Many see the Brooklyn 99 series as “that one Andy Samburg cop comedy”; however, it’s so much more than that. You may be thinking that this series is far too long winded to be interesting and comedic although having taken the time to watch it, I can assure you that it only gets better.

With an already hilarious cast and a chortle-worthy script, you can’t imagine how funny this show gets. The first season starts off with an introduction to how life at the precinct is and a sort of character background check including all of their funniest and most iconic moments. Unfortunately, when routine at the precinct is stirred up by the rigid Captain Holt, the jokes seem to become even more relatable. Not only does the series progress in a directional sense but it maintains its light hearted warmth that brings me to uncontrollable laughter every time.

Romance is another big part of the show that gets overlooked. Jake Peralta, played by the infamous Andy Samburg, jokingly pokes fun at his uneventful and dusty love life until the incredulous “Jamy” ship name comes into play, most characters finding their match except Scully who seems to be content with his old-aged loneliness. Not to give too much away but the plots thickens in later seasons as some relationships thrive and others falter.

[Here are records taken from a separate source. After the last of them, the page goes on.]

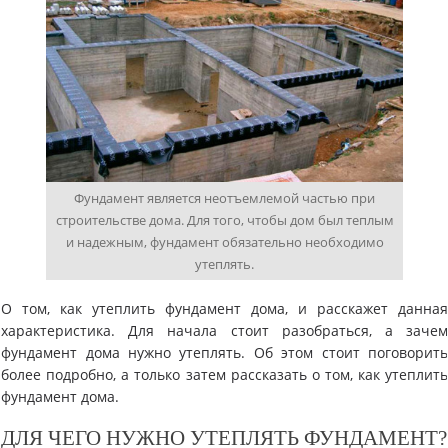
Фундамент является неотъемлемой частью при
строительстве дома. Для того, чтобы дом был теплым
и надежным, фундамент обязательно необходимо
утеплять.
О том, как утеплить фундамент дома, и расскажет данна
характеристика. Для начала стоит разобраться, а заче
фундамент дома нужно утеплять. Об этом стоит поговорит
более подробно, а только затем рассказать о том, как утеплит
фундамент дома.
ДЛЯ ЧЕГО НУЖНО УТЕПЛЯТЬ ФУНДАМЕНТ?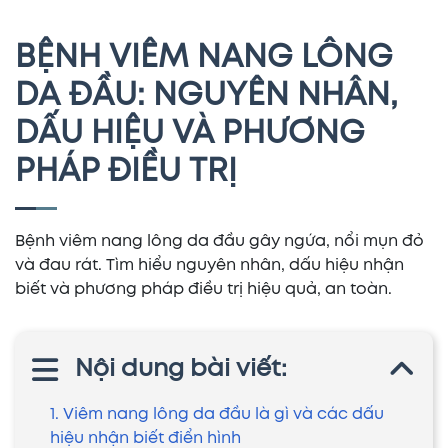
BỆNH VIÊM NANG LÔNG
DA ĐẦU: NGUYÊN NHÂN,
DẤU HIỆU VÀ PHƯƠNG
PHÁP ĐIỀU TRỊ
Bệnh viêm nang lông da đầu gây ngứa, nổi mụn đỏ
và đau rát. Tìm hiểu nguyên nhân, dấu hiệu nhận
biết và phương pháp điều trị hiệu quả, an toàn.
Nội dung bài viết:
1. Viêm nang lông da đầu là gì và các dấu
hiệu nhận biết điển hình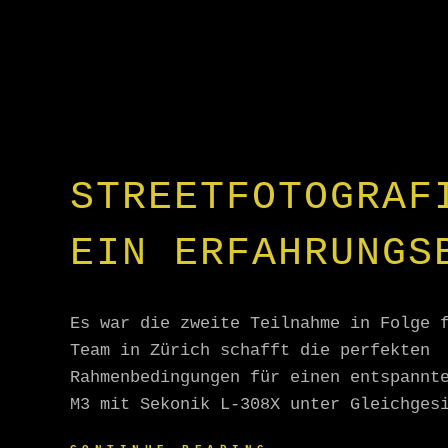
STREETFOTOGRAF
EIN ERFAHRUNGS
Es war die zweite Teilnahme in Folge 
Team in Zürich schafft die perfekten
Rahmenbedingungen für einen entspannt
M3 mit Sekonik L-308X unter Gleichges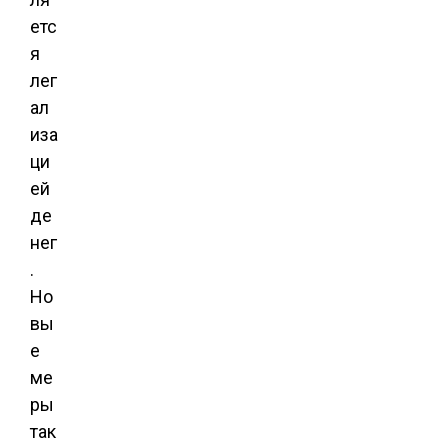
етс
я
лег
ал
иза
ци
ей
де
нег
.
Но
вы
е
ме
ры
так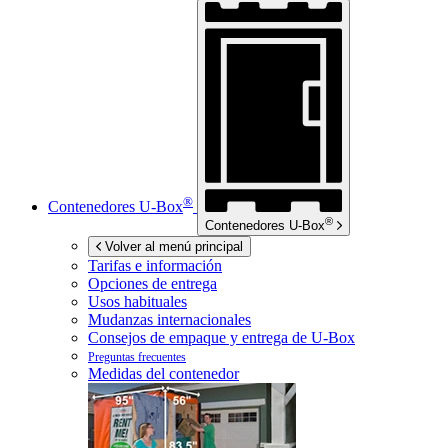
®
Contenedores
U-Box
®
Contenedores
U-Box
Volver al menú principal
Tarifas e información
Opciones de entrega
Usos habituales
Mudanzas internacionales
Consejos de empaque y entrega de
U-Box
Preguntas frecuentes
Medidas del contenedor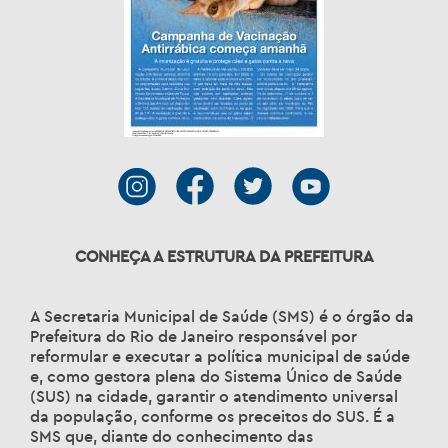
CONHEÇA A ESTRUTURA DA PREFEITURA
A Secretaria Municipal de Saúde (SMS) é o órgão da
Prefeitura do Rio de Janeiro responsável por
reformular e executar a política municipal de saúde
e, como gestora plena do Sistema Único de Saúde
(SUS) na cidade, garantir o atendimento universal
da população, conforme os preceitos do SUS. É a
SMS que, diante do conhecimento das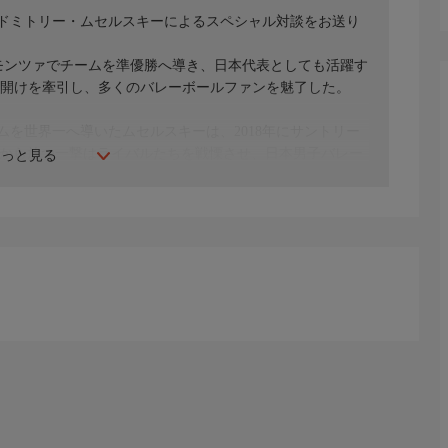
ドミトリー・ムセルスキーによるスペシャル対談をお送り
Aのモンツァでチームを準優勝へ導き、日本代表としても活躍す
の幕開けを牽引し、多くのバレーボールファンを魅了した。
ムを世界一へ導いたムセルスキーは、2018年にサントリー
高さから放つ一撃はライバルたちを戦慄させ、日本男子バレー
もっと見る
スキーは現役を引退し、ともにチームに別れを告げた二人。互
ンバーズで過ごしたシーズンを振り返るほか、いまだから
り合う。
報満載！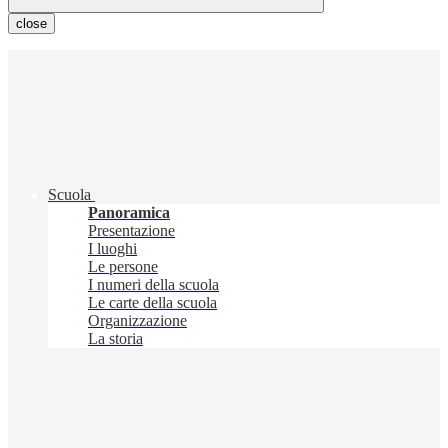
close
Scuola
Panoramica
Presentazione
I luoghi
Le persone
I numeri della scuola
Le carte della scuola
Organizzazione
La storia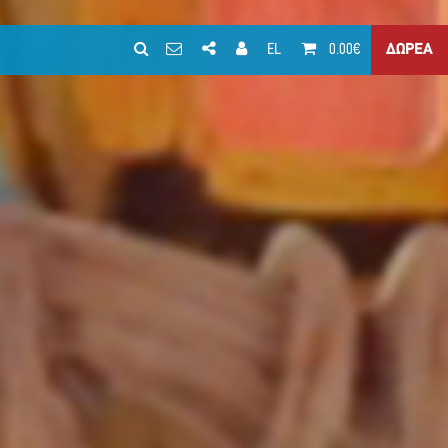
EL
0.00€
ΔΩΡΕΑ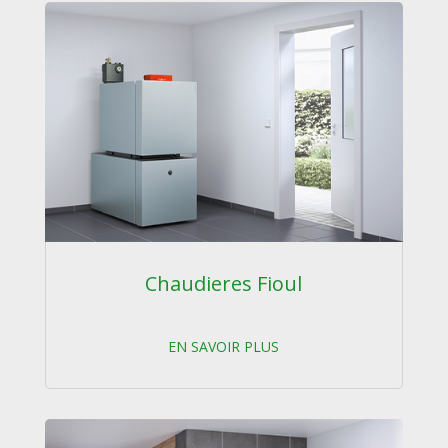
Chaudieres Fioul
EN SAVOIR PLUS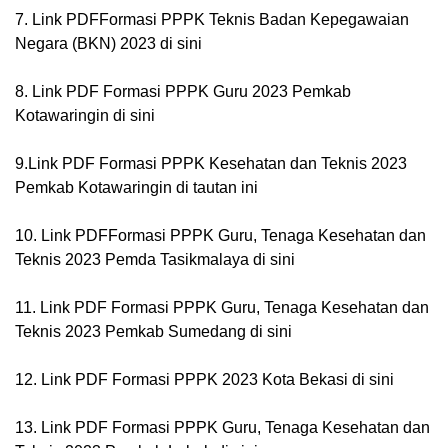
7. Link PDFFormasi PPPK Teknis Badan Kepegawaian
Negara (BKN) 2023 di sini
8. Link PDF Formasi PPPK Guru 2023 Pemkab
Kotawaringin di sini
9.Link PDF Formasi PPPK Kesehatan dan Teknis 2023
Pemkab Kotawaringin di tautan ini
10. Link PDFFormasi PPPK Guru, Tenaga Kesehatan dan
Teknis 2023 Pemda Tasikmalaya di sini
11. Link PDF Formasi PPPK Guru, Tenaga Kesehatan dan
Teknis 2023 Pemkab Sumedang di sini
12. Link PDF Formasi PPPK 2023 Kota Bekasi di sini
13. Link PDF Formasi PPPK Guru, Tenaga Kesehatan dan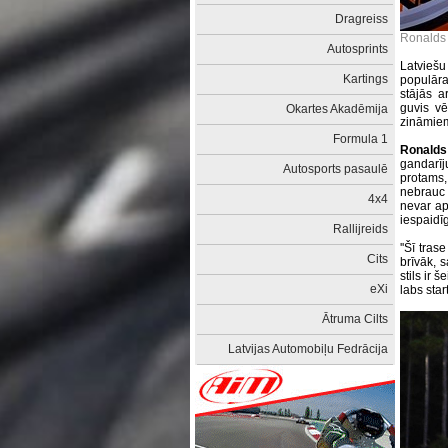
Dragreiss
Ronalds 
Autosprints
Latviešu
Kartings
populāraj
stājās 
guvis vē
Okartes Akadēmija
zināmiem
Formula 1
Ronalds
gandarīj
Autosports pasaulē
protams, 
nebrauc l
4x4
nevar apr
iespaidī
Rallijreids
''Šī tras
Cits
brīvāk, 
stils ir š
eXi
labs star
Ātruma Cilts
Latvijas Automobiļu Fedrācija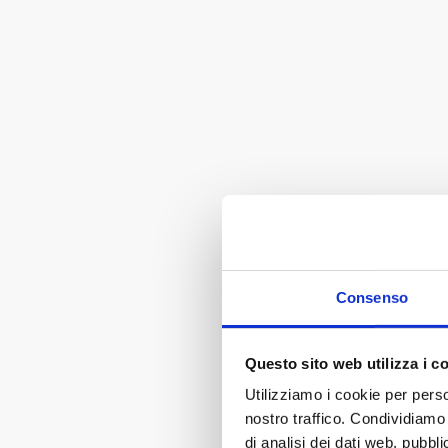
Consenso
Questo sito web utilizza i c
Utilizziamo i cookie per perso
nostro traffico. Condividiamo 
di analisi dei dati web, pubbl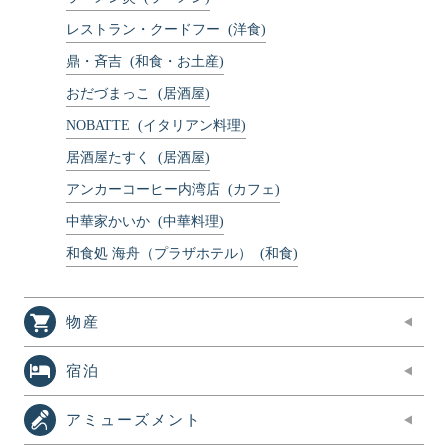
レストラン・クードフー
(洋食)
鼎・斉吉
(和食・お土産)
おだづまっこ
(居酒屋)
NOBATTE
(イタリアン料理)
居酒屋たすく
(居酒屋)
アンカーコーヒー内湾店
(カフェ)
中華家かいか
(中華料理)
和食処 海舟（プラザホテル）
(和食)
物産
宿泊
アミューズメント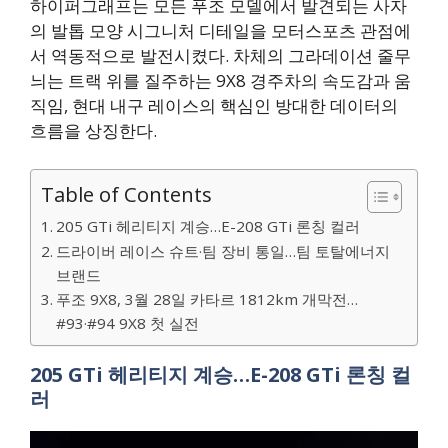
하이퍼그래프는 모든 푸조 모델에서 발견되는 사자
의 발톱 모양 시그니처 디테일을 모터스포츠 관점에
서 역동적으로 발전시켰다. 차체의 그라데이션 줄무
늬는 트랙 위를 질주하는 9X8 경주차의 속도감과 움
직임, 현대 내구 레이스의 핵심인 방대한 데이터의
흐름을 상징한다.
Table of Contents
205 GTi 헤리티지 계승…E-208 GTi 론칭 컬러
드라이버 레이스 슈트·팀 장비 통일…팀 토탈에너지
브랜드
푸조 9X8, 3월 28일 카타르 1812km 개막전…
#93·#94 9X8 첫 실전
205 GTi 헤리티지 계승…E-208 GTi 론칭 컬
러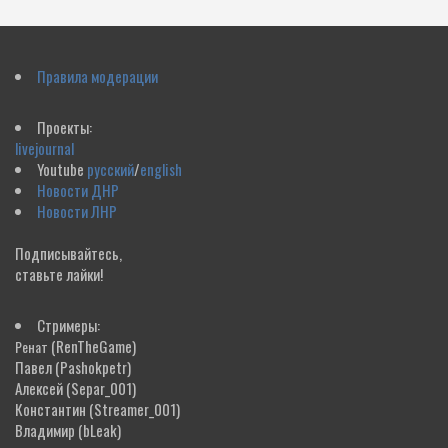
Правила модерации
Проекты:
livejournal
Youtube
русский
/
english
Новости ДНР
Новости ЛНР
Подписывайтесь,
ставьте лайки!
Стримеры:
(RenTheGame)
Ренат
Павел
(Pashokpetr)
Алексей
(Separ_001)
Константин
(Streamer_001)
Владимир
(bLeak)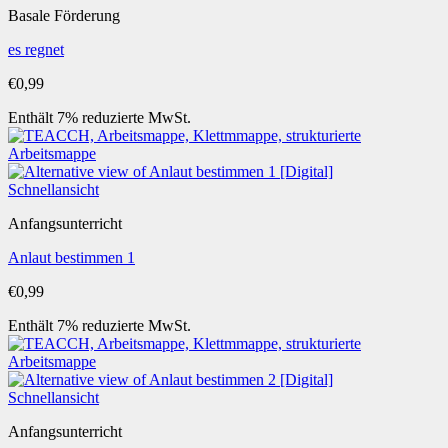
Basale Förderung
es regnet
€
0,99
Enthält 7% reduzierte MwSt.
Schnellansicht
Anfangsunterricht
Anlaut bestimmen 1
€
0,99
Enthält 7% reduzierte MwSt.
Schnellansicht
Anfangsunterricht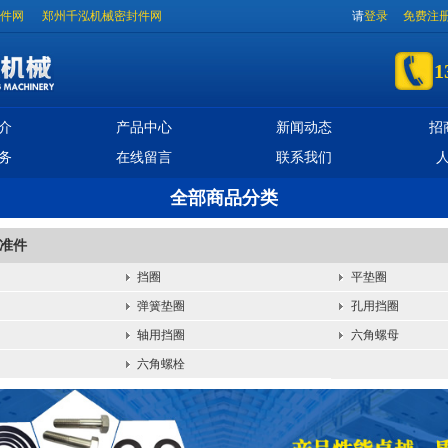
件网
郑州千泓机械密封件网
请
登录
免费注
1
介
产品中心
新闻动态
招
务
在线留言
联系我们
全部商品分类
准件
挡圈
平垫圈
弹簧垫圈
孔用挡圈
轴用挡圈
六角螺母
六角螺栓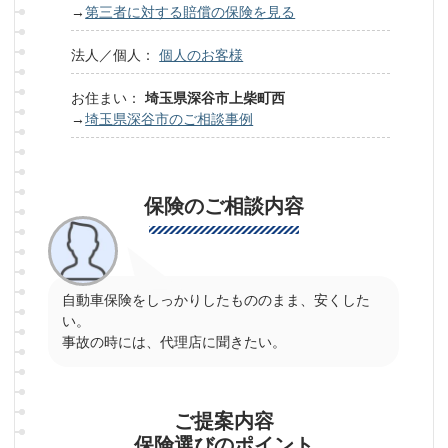
→
第三者に対する賠償の保険を見る
法人／個人：
個人のお客様
お住まい：
埼玉県深谷市上柴町西
→
埼玉県深谷市のご相談事例
保険のご相談内容
自動車保険をしっかりしたもののまま、安くした
い。
事故の時には、代理店に聞きたい。
ご提案内容
保険選びのポイント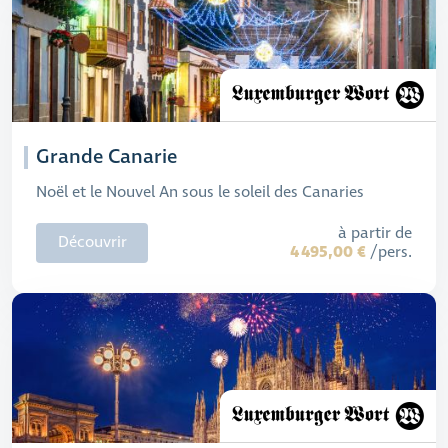
Grande Canarie
Noël et le Nouvel An sous le soleil des Canaries
à partir de
Découvrir
4 495,00 €
/pers.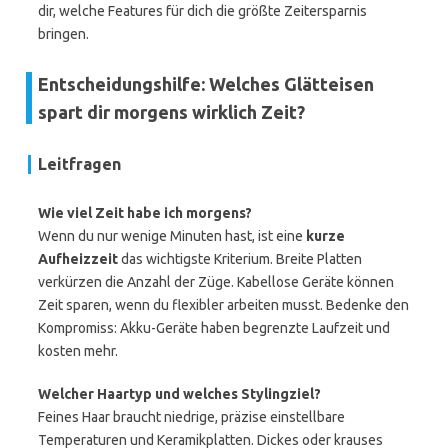
dir, welche Features für dich die größte Zeitersparnis
bringen.
Entscheidungshilfe: Welches Glätteisen
spart dir morgens wirklich Zeit?
Leitfragen
Wie viel Zeit habe ich morgens?
Wenn du nur wenige Minuten hast, ist eine
kurze
Aufheizzeit
das wichtigste Kriterium. Breite Platten
verkürzen die Anzahl der Züge. Kabellose Geräte können
Zeit sparen, wenn du flexibler arbeiten musst. Bedenke den
Kompromiss: Akku-Geräte haben begrenzte Laufzeit und
kosten mehr.
Welcher Haartyp und welches Stylingziel?
Feines Haar braucht niedrige, präzise einstellbare
Temperaturen und Keramikplatten. Dickes oder krauses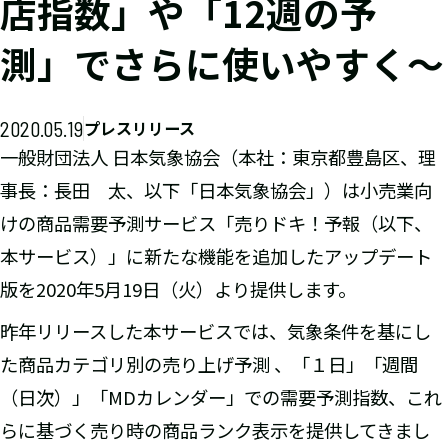
店指数」や「12週の予
測」でさらに使いやすく～
2020.05.19
プレスリリース
一般財団法人 日本気象協会（本社：東京都豊島区、理
事長：長田 太、以下「日本気象協会」）は小売業向
けの商品需要予測サービス「売りドキ！予報（以下、
本サービス）」に新たな機能を追加したアップデート
版を2020年5月19日（火）より提供します。
昨年リリースした本サービスでは、気象条件を基にし
た商品カテゴリ別の売り上げ予測 、「１日」「週間
（日次）」「MDカレンダー」での需要予測指数、これ
らに基づく売り時の商品ランク表示を提供してきまし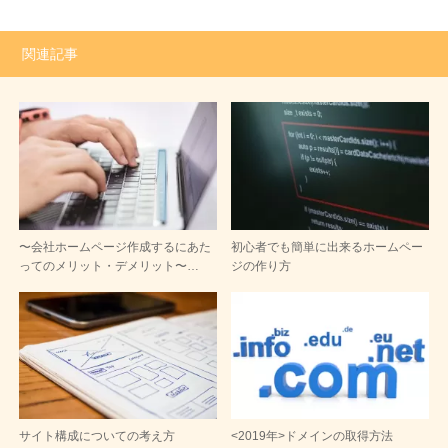
関連記事
〜会社ホームページ作成するにあた
初心者でも簡単に出来るホームペー
ってのメリット・デメリット〜…
ジの作り方
サイト構成についての考え方
<2019年>ドメインの取得方法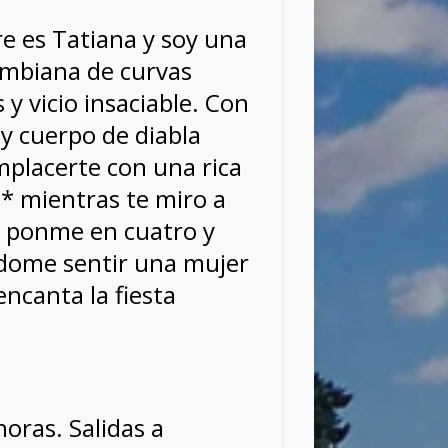
e es Tatiana y soy una
lombiana de curvas
y vicio insaciable. Con
 y cuerpo de diabla
mplacerte con una rica
* mientras te miro a
go ponme en cuatro y
dome sentir una mujer
ncanta la fiesta
horas. Salidas a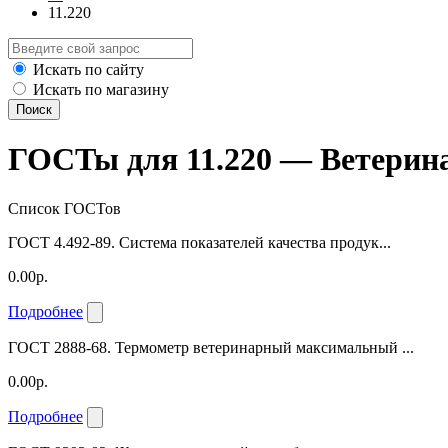
11.220
Искать по сайту
Искать по магазину
Поиск
ГОСТы для 11.220 — Ветерин
Список ГОСТов
ГОСТ 4.492-89. Система показателей качества продук...
0.00р.
Подробнее
ГОСТ 2888-68. Термометр ветеринарный максимальный ...
0.00р.
Подробнее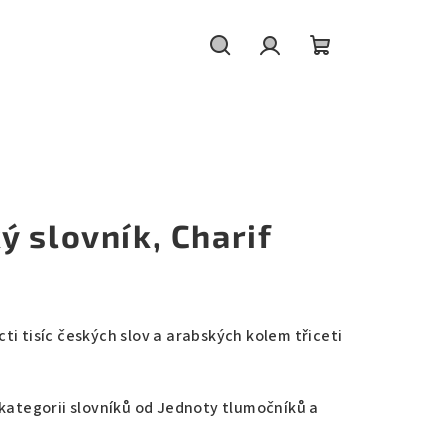
Hledat
Přihlášení
Nákupní
košík
 slovník, Charif
i tisíc českých slov a arabských kolem třiceti
.
 kategorii slovníků od Jednoty tlumočníků a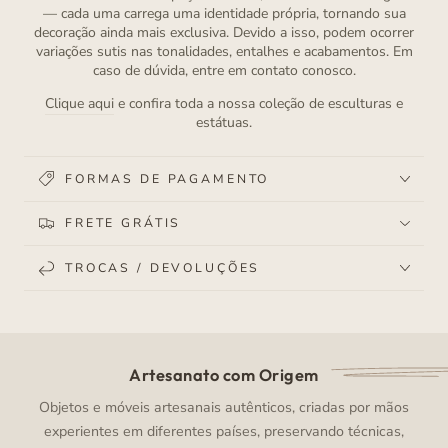
— cada uma carrega uma identidade própria, tornando sua
decoração ainda mais exclusiva. Devido a isso, podem ocorrer
variações sutis nas tonalidades, entalhes e acabamentos. Em
caso de dúvida, entre em contato conosco.
Clique aqui
e confira toda a nossa coleção de esculturas e
estátuas.
FORMAS DE PAGAMENTO
FRETE GRÁTIS
TROCAS / DEVOLUÇÕES
Artesanato com Origem
Objetos e móveis artesanais autênticos, criadas por mãos
experientes em diferentes países, preservando técnicas,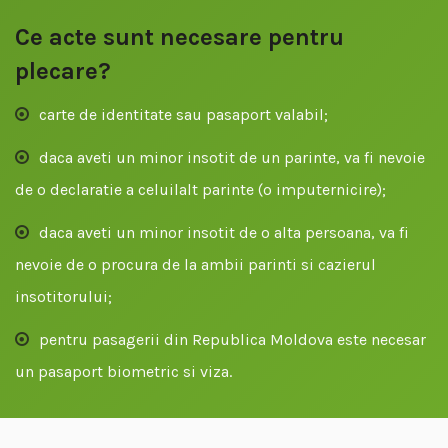
Ce acte sunt necesare pentru
plecare?
carte de identitate sau pasaport valabil;
daca aveti un minor insotit de un parinte, va fi nevoie
de o declaratie a celuilalt parinte (o imputernicire);
daca aveti un minor insotit de o alta persoana, va fi
nevoie de o procura de la ambii parinti si cazierul
insotitorului;
pentru pasagerii din Republica Moldova este necesar
un pasaport biometric si viza.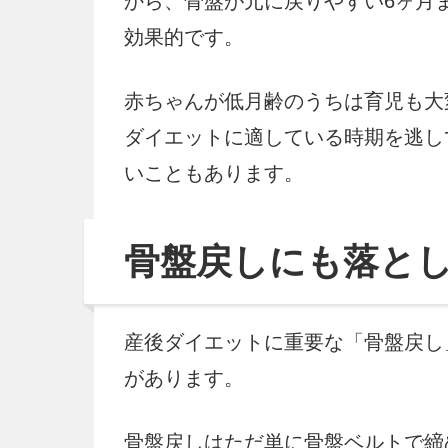
から、骨盤が元に戻りやすい6ヶ月
効果的です。
赤ちゃんが低月齢のうちは育児も大
ダイエットに適している時期を逃し
いこともあります。
骨盤戻しにも落と
産後ダイエットに重要な「骨盤戻し
があります。
骨盤戻しはただ単に骨盤ベルトで締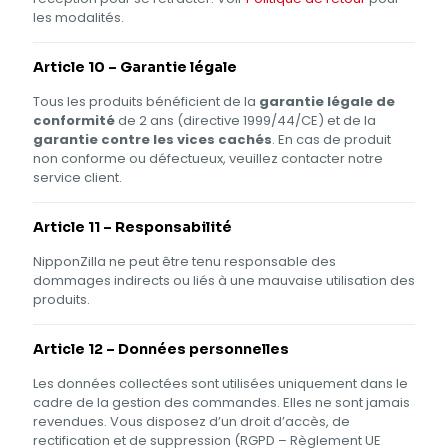
les modalités.
Article 10 – Garantie légale
Tous les produits bénéficient de la
garantie légale de
conformité
de 2 ans (directive 1999/44/CE) et de la
garantie contre les vices cachés
. En cas de produit
non conforme ou défectueux, veuillez contacter notre
service client.
Article 11 – Responsabilité
NipponZilla ne peut être tenu responsable des
dommages indirects ou liés à une mauvaise utilisation des
produits.
Article 12 – Données personnelles
Les données collectées sont utilisées uniquement dans le
cadre de la gestion des commandes. Elles ne sont jamais
revendues. Vous disposez d’un droit d’accès, de
rectification et de suppression (RGPD – Règlement UE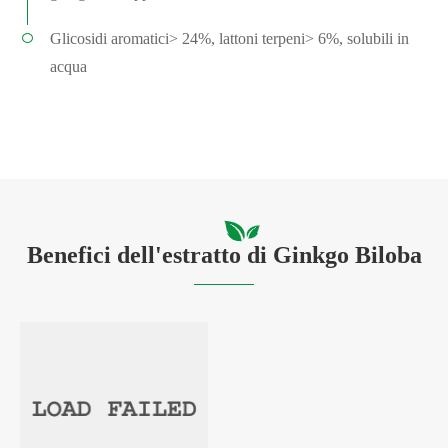
Glicosidi aromatici> 24%, lattoni terpeni> 6%, solubili in
acqua
Benefici dell'estratto di Ginkgo Biloba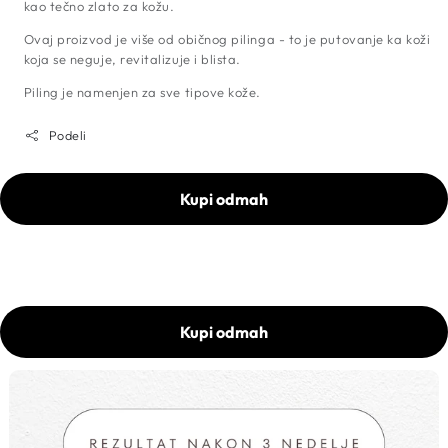
kao tečno zlato za kožu.
Ovaj proizvod je više od običnog pilinga - to je putovanje ka koži
koja se neguje, revitalizuje i blista.
Piling je namenjen za sve tipove kože.
Podeli
Kupi odmah
Kupi odmah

The biggest part of being a detective is the action and it’s fair to say that the Brooklyn 99 series sure does pack a punch with its tense shoot-out scenes and pain-stakingly funny stakeouts. We witness development in further episodes as past characters unsurface earning themselves not always a positive reputation. One thing I cannot ignore though is Jake’s intermittent enemy named Doug Judy, a meticulous criminal known for tricking the eye with his sly and disguised intentions. As he returns in later-on episodes we grow to like him too soon before he betrays the detectives at the nine-nine leaving the season on a steep cliffhanger as to what happens next.